Correction: It's a Ginned-Up "Crisis," but Scott Walker Isn't Entirely to Blame for Wisconsin's Budget Gap
It's been widely reported that Scott Walker inherited a $120 million budget surplus, and then promptly created a budget deficit in order to break the backs of Wisconsin's public employees' unions. On Friday, I quoted Ezra Klein of the Washington Post explaining that Walker had " signed two business tax breaks and a conservative health-care policy experiment that lowers overall tax revenues (among other things). The new legislation was not offset, and it turned a surplus into a deficit."
Politifact did an analysis of this issue which shows that Walker in fact inherited a manageable, long-term budget gap and then spun it as an imminent crisis that must be addressed this year.

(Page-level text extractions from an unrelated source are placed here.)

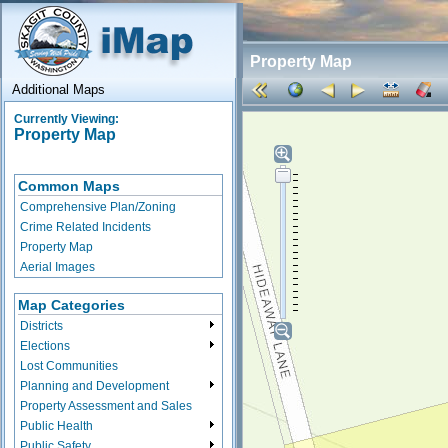
Property Map
Additional Maps
Currently Viewing:
Property Map
Common Maps
Comprehensive Plan/Zoning
Crime Related Incidents
Property Map
Aerial Images
Map Categories
Districts
Elections
Lost Communities
Planning and Development
Property Assessment and Sales
Public Health
Public Safety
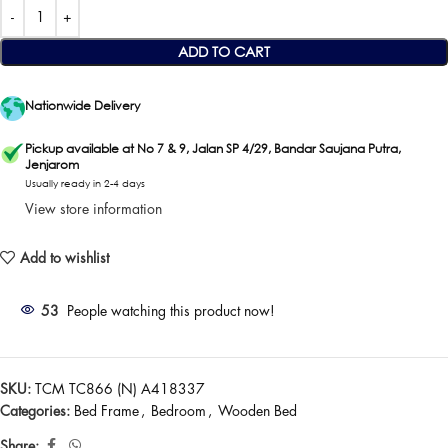
ADD TO CART
Nationwide Delivery
Pickup available at No 7 & 9, Jalan SP 4/29, Bandar Saujana Putra,
Jenjarom
Usually ready in 2-4 days
View store information
Add to wishlist
53
People watching this product now!
SKU:
TCM TC866 (N) A418337
Categories:
Bed Frame
,
Bedroom
,
Wooden Bed
Share:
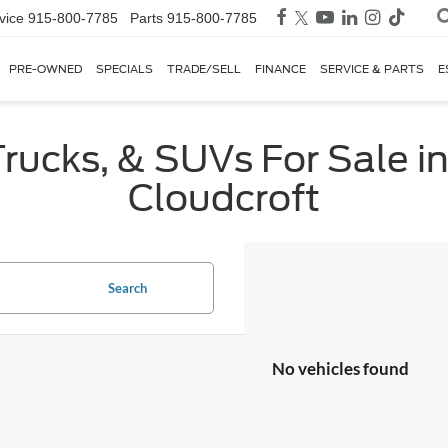
vice
915-800-7785
Parts
915-800-7785
PRE-OWNED
SPECIALS
TRADE/SELL
FINANCE
SERVICE & PARTS
E
rucks, & SUVs For Sale in
Cloudcroft
Search
No vehicles found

The reports stem from a a Jan. 31, 2011 memo prepared by Robert Lang, the director of the nonpartisan Legislative Fiscal Bureau, that was picked up by the Associated Press and a number of other outlets. It does state that Wisconsin was on course for a surplus this year, which the media reported that in good faith. The issue is what Politifact refers to as the memo's "fine print."
[It] outlines $258 million in unpaid bills or expected shortfalls in programs such as Medicaid services for the needy ($174 million alone), the public defender’s office and corrections. Additionally, the state owes Minnesota $58.7 million under a discontinued tax reciprocity deal.
The result, by our math and Lang’s, is the $137 million shortfall.